Romatoid faktör ve diğer antijenler serumda bulunan antikorlarla reaksiyona girerek korneada immun bileşenlerin depolanmasına ve sekonder inflamasyona, epitel instabilitesine yol açabilir. Romatoid artirit tanısı olan bir hastada otolog serum tedavisinin başlamasından 1 gün sonra korneada periferik ülserasyon olduğu rapor edilmiştir.19 Persistan epitel defekti nedeniyle otolog serum damla kullanan bir hastada immun bileşenlerin korneada depolandığı bildirilmiştir.27 Romatoid artirit ve Sjören sendromu sık olarak birlikte görülen iki hastalıktır.

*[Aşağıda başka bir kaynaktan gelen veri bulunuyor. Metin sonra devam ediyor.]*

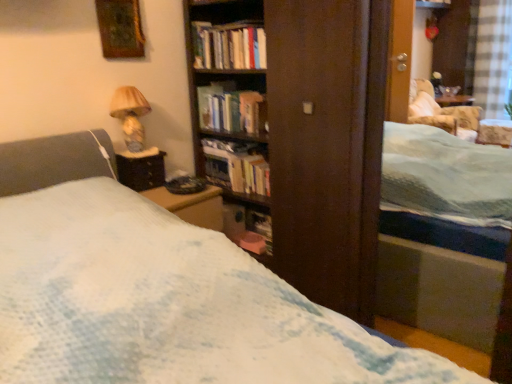 Question: From the image's perspective, is hardcover book at center, which is the first book from bottom to top, located beneath hardcover books at center, the second book positioned from the bottom?

Choices:
 (A) yes
 (B) no

Answer: (A)

Question: Is hardcover book at center, which is the first book from bottom to top, positioned before hardcover books at center, the second book positioned from the bottom?

Choices:
 (A) yes
 (B) no

Answer: (B)

Question: From a real-world perspective, is hardcover book at center, which ranks as the third book in top-to-bottom order, positioned under hardcover books at center, which appears as the 2th book when viewed from the top, based on gravity?

Choices:
 (A) yes
 (B) no

Answer: (A)

Question: Is hardcover book at center, which is the first book from bottom to top, beside hardcover books at center, the second book positioned from the bottom?

Choices:
 (A) yes
 (B) no

Answer: (B)

Question: Considering the relative sizes of hardcover book at center, which ranks as the third book in top-to-bottom order, and hardcover books at center, the second book positioned from the bottom, in the image provided, is hardcover book at center, which ranks as the third book in top-to-bottom order, smaller than hardcover books at center, the second book positioned from the bottom,?

Choices:
 (A) no
 (B) yes

Answer: (A)

Question: Considering the positions of matte beige lampshade at upper left and wooden table at left in the image, is matte beige lampshade at upper left bigger or smaller than wooden table at left?

Choices:
 (A) small
 (B) big

Answer: (B)

Question: From a real-world perspective, is matte beige lampshade at upper left above or below wooden table at left?

Choices:
 (A) below
 (B) above

Answer: (B)

Question: Is matte beige lampshade at upper left inside or outside of wooden table at left?

Choices:
 (A) inside
 (B) outside

Answer: (B)

Question: Considering the positions of matte beige lampshade at upper left and wooden table at left in the image, is matte beige lampshade at upper left taller or shorter than wooden table at left?

Choices:
 (A) short
 (B) tall

Answer: (B)

Question: Relative to hardcover book at center, which ranks as the third book in top-to-bottom order, is wooden table at left in front or behind?

Choices:
 (A) behind
 (B) front

Answer: (B)

Question: Is wooden table at left spatially inside hardcover book at center, which ranks as the third book in top-to-bottom order, or outside of it?

Choices:
 (A) inside
 (B) outside

Answer: (B)

Question: Does point (140, 185) appear closer or farther from the camera than point (240, 170)?

Choices:
 (A) closer
 (B) farther

Answer: (A)

Question: Visually, is wooden table at left positioned to the left or to the right of hardcover book at center, which ranks as the third book in top-to-bottom order?

Choices:
 (A) left
 (B) right

Answer: (A)

Question: Visually, is gold textured frame at upper left positioned to the left or to the right of matte beige lampshade at upper left?

Choices:
 (A) right
 (B) left

Answer: (B)

Question: Do you think gold textured frame at upper left is within matte beige lampshade at upper left, or outside of it?

Choices:
 (A) outside
 (B) inside

Answer: (A)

Buna rağmen Sjören sendromlu kuru göz hastalarında yapılan çalışmalarda bu tip komplikasyonların sık olduğu bildirilmemiştir.3,4 Otoimmun hastalık tanısı almış ciddi kuru göz bulgularıyla takip ettiğimiz Stevens-Johnson sendromu hastasında tedavi sırasında milimetrik boyutta infiltrasyon gelişmesi nedeniyle otolog serum damla kullanımı sonlandırıldı. Takipte topikal antibiyotik ve steroid tedavisiyle infiltrason kayboldu. Diğer hastalarda herhangi bir kornea değişikliği gözlenmedi. Korneasında infiltrasyon gelişen hastanın, topikal siklosporin damla kullanmıyor olması dikkat çekicidir. Topikal siklosporin damlaların hücresel immuniteyi ve sistemik immunsüpresif tedavinin antikor sentezini baskılayarak bu çeşit bir komplikasyonun görülme olasılığını azalttığı düşünülebilir ancak kesin bir yargıya varılması için daha çok hastanın incelendiği kontrollü çalışmaların yapılması gerekmektedir.

Sonuç olarak otolog serum damlaları konservatif tedavinin yeterli olmadığı ciddi göz yüzeyi sorunları olan hastalarda etkili ve güvenli bir yöntemdir. Serum damlaların antimikrobik özelliklerinin ve prezervan kullanımının gerekliliği, minimum etkin konsantrasyon, optimum depolama koşulları ve serumda bulunan epitel üzerine etkili faktörlerin tanımlanması için kontrollü ve kapsamlı çalışmalara ihtiyaç vardır.